TYPE: U.S.A. ARIZONA: Tucson, in the vicinity of the Desert Botanical Laboratory, 1908, J.O. Blumer s.n. (holotype, W!).
Description. Squamules (0.5–)1–3 mm wide, 0.4–1 mm tall, dispersed or congregated. Upper surface light brown, usually epruinose, shiny, with numerous foveoles (small pits). Lower surface around stipe dark, brown or black. Epicortex even, ca. 15 µm thick. Cortex 30–40 µm thick, thin upper layer brown, lower layer hyaline, cells mostly round 2–4 µm wide. Algal thick, even, uninterrupted 130–180 µm thick, algal cells 8–16 µm wide, continuous beneath hymenium. Medulla 100–150 µm thick, with substrate crystals and hyphae 2–3 µm wide, branching and intricate, merging into the stipe.
Apothecia one per squamule, usually white pruinose, 0.2–1.5 mm wide, rough, immersed. Parathecium 10–40 µm wide, sometimes varying around same apothecium, apparently pushing up the cortex and merging with it to sometimes form a ring around the apothecia the color of the thallus. Hymenium 125–160 µm high, epihymenium 10 µm tall, reddish-brown, paraphyses mostly 2 µm wide, apices barely expanded, filled with oil drops, hymenial gel IKI+ blue to red (hemiamyloid). Asci cylindrical to clavate, asci 80–110 x 10–19 µm, ascospores 3–5 x 1.5–2.5 µm. Subhymenium 30–60 µm tall, IKI+ dark blue, stain spreading up into lower part of the hymenium. Hypothecium 10–20 µm tall, IKI–. Pycnidia not observed.
Chemistry. Producing gyrophoric acid (major) and lecanoric acid (minor) in cortex. Spot tests: C+/KC+ red, P–.
Ecology and distribution. In full sun on siliceous rock, growing alone or among other lichens including Acarospora chrysops (Tuck.) H.Magn, apparently not parasitic, competitive for space. Like A. thamnina (Tuck.) Herre, the stipe can elongate and the squamules overshadow lichens around it. It occurs at least in Arizona and New Mexico in the desert mountains. Our collections from New Mexico occur at the upper elevational border of the Chihuahuan ecozone at 1742–1762 m on the east side of the Organ Mountains on granite.

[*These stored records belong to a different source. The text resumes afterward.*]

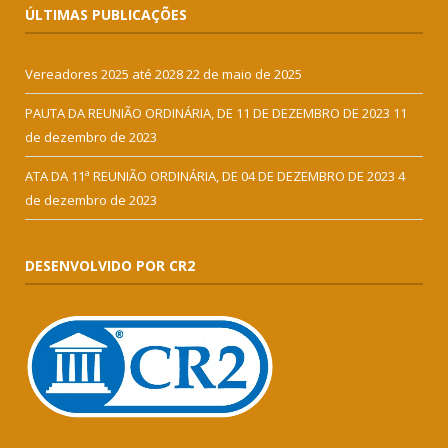
ÚLTIMAS PUBLICAÇÕES
Vereadores 2025 até 2028
22 de maio de 2025
PAUTA DA REUNIÃO ORDINÁRIA, DE 11 DE DEZEMBRO DE 2023
11
de dezembro de 2023
ATA DA 11ª REUNIÃO ORDINÁRIA, DE 04 DE DEZEMBRO DE 2023
4
de dezembro de 2023
DESENVOLVIDO POR CR2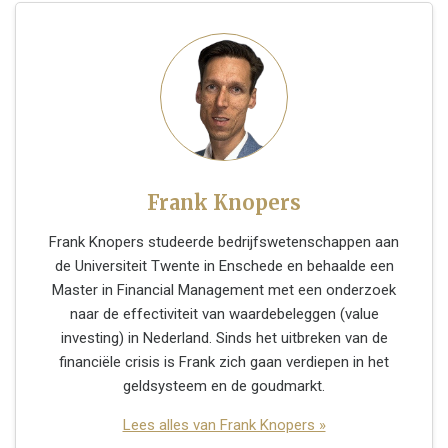
Frank Knopers
Frank Knopers studeerde bedrijfswetenschappen aan
de Universiteit Twente in Enschede en behaalde een
Master in Financial Management met een onderzoek
naar de effectiviteit van waardebeleggen (value
investing) in Nederland. Sinds het uitbreken van de
financiële crisis is Frank zich gaan verdiepen in het
geldsysteem en de goudmarkt.
Lees alles van Frank Knopers »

Differentiation. The holotype of Acarospora obpallens was collected growing in a soil crust at edge of Santa Monica Mountains by H. E. Hasse (Hasse 1897; Knudsen 2007; Magnusson 1929a; Zahlbruckner 1902). During an extensive inventory of the Santa Monica Mountains in the beginning of the 21st century, A. obpallens was common and collected on soil and sandstone (CNALH 2021). It has been reported from China and South America (Abbas & Nurtai 2018; Knudsen et al. 2008). On the thallus surface foveoles (small pits) are observed and this is a diagnostic character (Knudsen 2007). In Knudsen (2007), Acarospora carnegiei, A. tucsonensis, and A. instrata were treated as synonyms of A. obpallens based on the occurrence of small pits on the thallus. In our phylogenetic analyses, Acarospora obpallens and A. carnegiei are not closely related. Acarospora carnegiei does not differ significantly from A. obpallens in appearance and both have distinct foveoles (Magnusson 1929a; Zahlbruckner 1908). They do differ in thallus type and hymenium height. Acarospora obpallens has broadly attached areoles with a hymenium 100–130 lm high. Acarospora carnegiei is squamulose with a usually short stipe and distinct underside (Zahlbruckner 1908). It has a hymenium 125–160 µm high. Magnusson described A. tucsonensis as having broadly attached areoles, but he later recognized that New Mexican specimens and the holotype had a dark underside with a stipe but did not synonymize it with A. carnegiei (Magnusson 1930). We treat A. tucsonensis and A. instrata as heterotypic synonyms of A. carnegiei. Acarospora carnegiei and its synonyms are not recognized as synonyms of A. obpallens (Esslinger 2019; Knudsen 2007). Acarospora instrata is only known from a single New Mexican specimen and is A. carnegiei growing in pits of a siliceous red rock and has the diagnostic foveoles around the apothecia (Magnusson 1929a).
Discussion. For revisions of herbarium specimens, it is mostly likely that specimens from at least Sonoran and Chihuahuan Desert mountains are Acarospora carnegiei. In Joshua Tree in Mojave Desert specimens of A. obpallens grow on soil and rock and are broadly attached and this is common throughout at least southern California. The sequenced specimen of A. obpallens in our phylogeny was growing on sandstone in Santa Ana Mountains in southern California. Interestingly, Magnusson did not describe the foveoles on Acarospora obpallens and A. carnegiei though it is on specimens he examined and rarely does an areole or squamule lack foveoles (Magnusson 1929).